INSM-Schulbuchstudie: Schwedische und britische Schüler werden besser aufs Unternehmertum vorbereitet als deutsche
„Wirtschaftlichkeit – ein Muss! Alle Unternehmen streben nach Wirtschaftlichkeit, das heißt Gewinne zu machen“, schreibt das Gesellschaftskundebuch Samhälle (zu deutsch Gesellschaft). Wie Samhälle sind viele schwedische Schulbücher kleine „Gebrauchsanweisungen“ für das Gründen und Führen einer Firma.
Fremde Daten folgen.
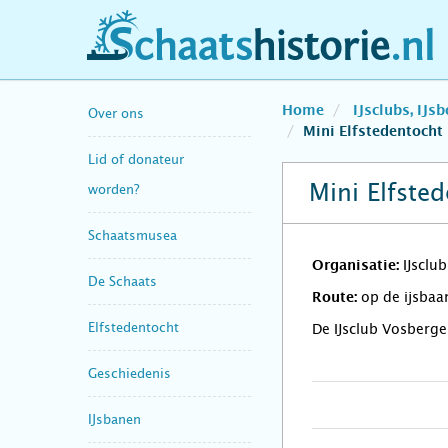
schaatshistorie.nl
Home
IJsclubs, IJs
Over ons
Mini Elfstedentocht
Lid of donateur
Mini Elfste
worden?
Schaatsmusea
IJsclu
Organisatie:
De Schaats
op de ijsba
Route:
Elfstedentocht
De IJsclub Vosberge
Geschiedenis
IJsbanen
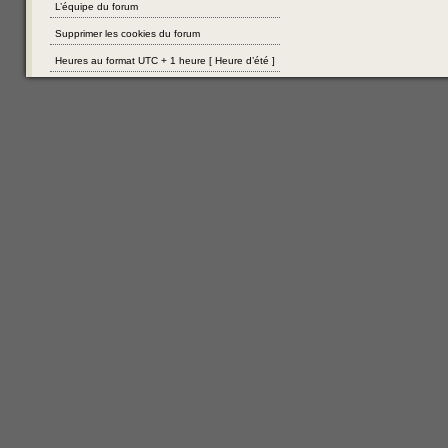
L’équipe du forum
Supprimer les cookies du forum
Heures au format UTC + 1 heure [ Heure d’été ]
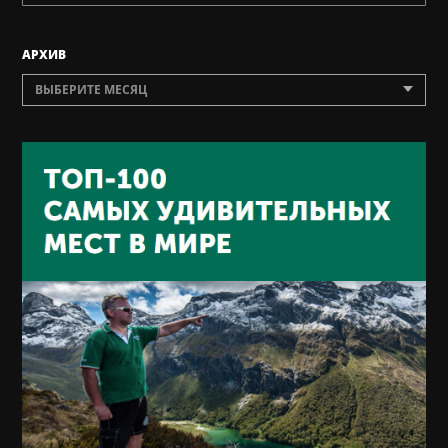
AРХИВ
ВЫБЕРИТЕ МЕСЯЦ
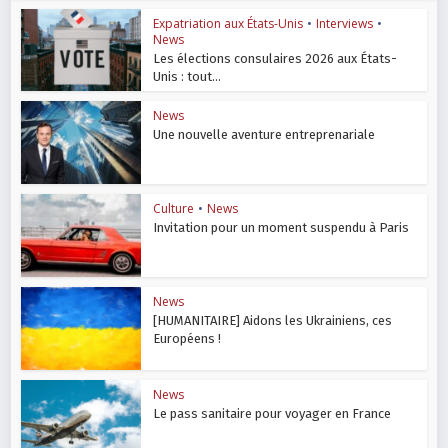
Expatriation aux États-Unis
•
Interviews
•
News
Les élections consulaires 2026 aux États-
Unis : tout...
News
Une nouvelle aventure entreprenariale
Culture
•
News
Invitation pour un moment suspendu à Paris
News
[HUMANITAIRE] Aidons les Ukrainiens, ces
Européens !
News
Le pass sanitaire pour voyager en France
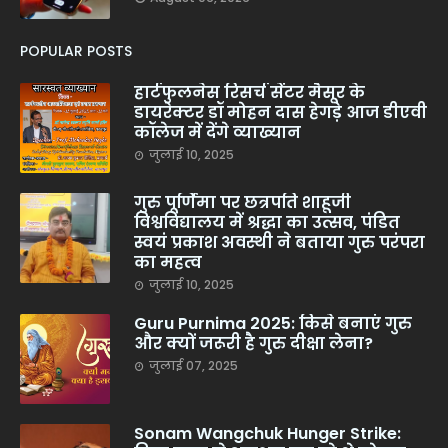
POPULAR POSTS
हार्टफुलनेस रिसर्च सेंटर मैसूर के
डायरेक्टर डॉ मोहन दास हेगड़े आज डीएवी
कॉलेज में देंगे व्याख्यान
जुलाई 10, 2025
गुरु पूर्णिमा पर छत्रपति शाहूजी
विश्वविद्यालय में श्रद्धा का उत्सव, पंडित
स्वयं प्रकाश अवस्थी ने बताया गुरु परंपरा
का महत्व
जुलाई 10, 2025
Guru Purnima 2025: किसे बनाएं गुरु
और क्यों जरूरी है गुरु दीक्षा लेना?
जुलाई 07, 2025
Sonam Wangchuk Hunger Strike:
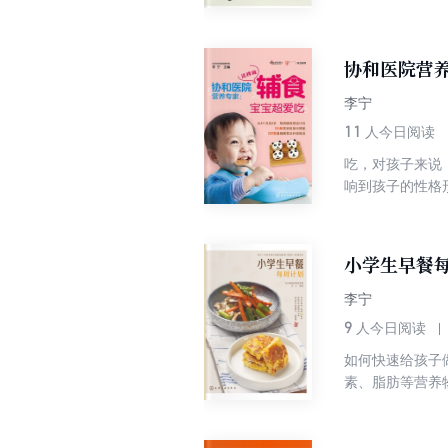
道士炼丹喂狗的
辑。从神仙传说
术，竟是中医传
协和医院营
李宁
11
人今日阅读
吃，对孩子来说
响到孩子的性格
题，除了告诉家
出生理和心理都
龄段孩子所需要
小学生早餐
每日饮食。
李宁
9
人今日阅读
如何快速给孩子
素、脂肪等营养
欲。 为此，本
生的早餐周计划
创意十足，能够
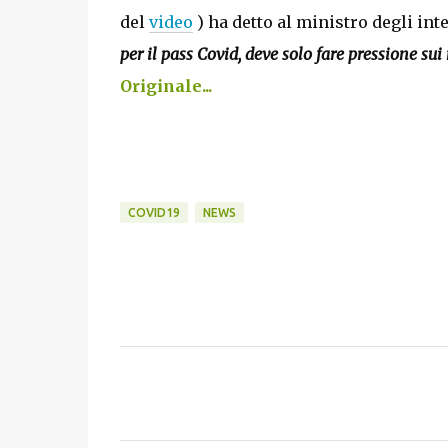
del
video
) ha detto al ministro degli inte
per il pass Covid, deve solo fare pressione sui 
Originale...
COVID19
NEWS
C
o
m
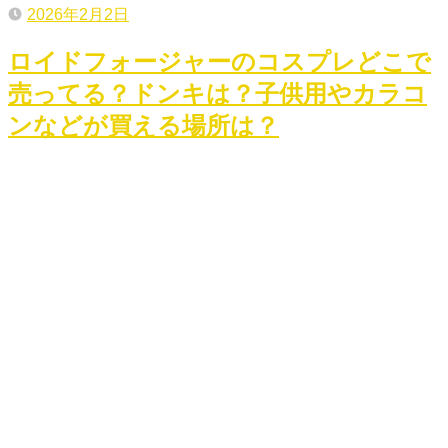
2026年2月2日
ロイドフォージャーのコスプレどこで
売ってる？ドンキは？子供用やカラコ
ンなどが買える場所は？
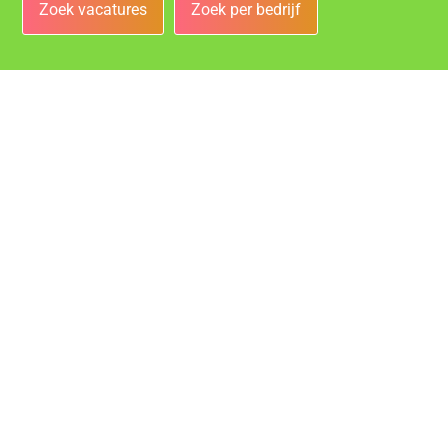
Zoek vacatures
Zoek per bedrijf
Bedrijven
Vacatures bij de leukste bedrijven in Rotterdam!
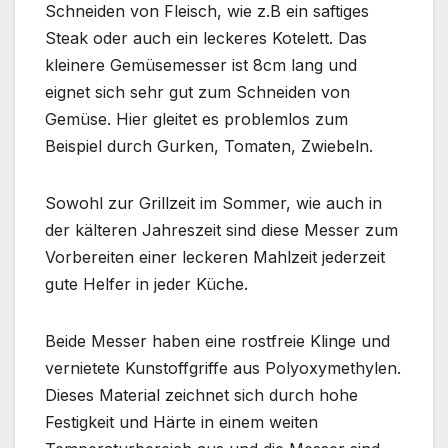
Schneiden von Fleisch, wie z.B ein saftiges
Steak oder auch ein leckeres Kotelett. Das
kleinere Gemüsemesser ist 8cm lang und
eignet sich sehr gut zum Schneiden von
Gemüse. Hier gleitet es problemlos zum
Beispiel durch Gurken, Tomaten, Zwiebeln.
Sowohl zur Grillzeit im Sommer, wie auch in
der kälteren Jahreszeit sind diese Messer zum
Vorbereiten einer leckeren Mahlzeit jederzeit
gute Helfer in jeder Küche.
Beide Messer haben eine rostfreie Klinge und
vernietete Kunstoffgriffe aus Polyoxymethylen.
Dieses Material zeichnet sich durch hohe
Festigkeit und Härte in einem weiten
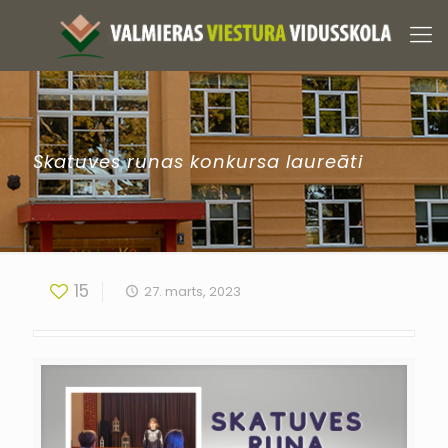
Skatuves runas konkursa laureāti
15
27. marts, 2023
“In Schweden wird unternehmerisches Handeln groß geschrieben, selbst der Arbeitnehmer handelt in der skandinavischen Sichtweise unternehmerisch, wenn er seine Arbeitskraft zu Marktpreisen anbietet und sich bildet, um seinen Marktwert zu erhöhen.” So steht es in der Zusammenfassung einer im Auftrag der Initiative Neue Soziale Marktwirtschaft (INSM) entstandenen Studie von Professor Simone Lässig, Leiterin des Georg-Eckert-Instituts für internationale Schulbuchforschung. Für die INSM hatte Professor Lässig Schulbücher aus Deutschland, Schweden und Großbritannien untersucht.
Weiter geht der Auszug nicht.